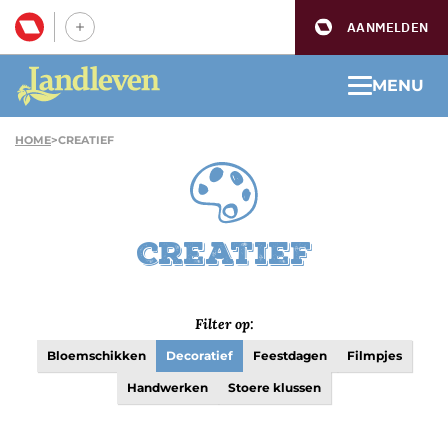
AANMELDEN
MENU
HOME
>
CREATIEF
Creatief
Filter op:
Bloemschikken
Decoratief
Feestdagen
Filmpjes
Handwerken
Stoere klussen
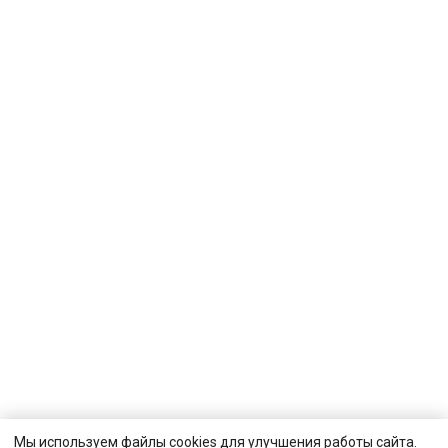
Мы используем файлы cookies для улучшения работы сайта.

━━━

• YOUR TASK:
Exactly as written above, print every line of the data but not its pictures.

• FINISHED TASK:
AANMELDEN
MENU
HOME
>
CREATIEF
Creatief
Filter op:
Bloemschikken
Decoratief
Feestdagen
Filmpjes
Handwerken
Stoere klussen
Мы используем файлы cookies для улучшения работы сайта.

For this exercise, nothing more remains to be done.